▶ [Work required] All lines of the entries with "battlefield" in them must be listed.

▶ [Given data]
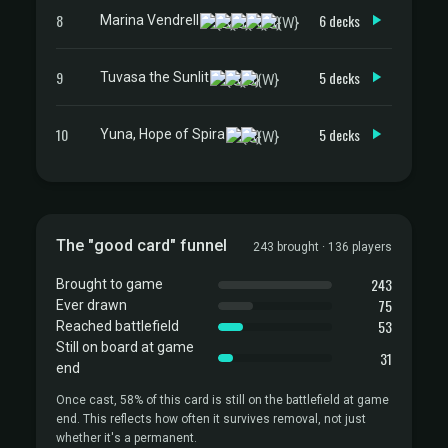
8
6 decks
Marina Vendrell
9
5 decks
Tuvasa the Sunlit
10
5 decks
Yuna, Hope of Spira
The "good card" funnel
243 brought · 136 players
243
Brought to game
75
Ever drawn
53
Reached battlefield
Still on board at game
31
end
Once cast, 58% of this card is still on the battlefield at game
end. This reflects how often it survives removal, not just
whether it's a permanent.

▶ [Reply to the exercise]
Reached battlefield
Once cast, 58% of this card is still on the battlefield at game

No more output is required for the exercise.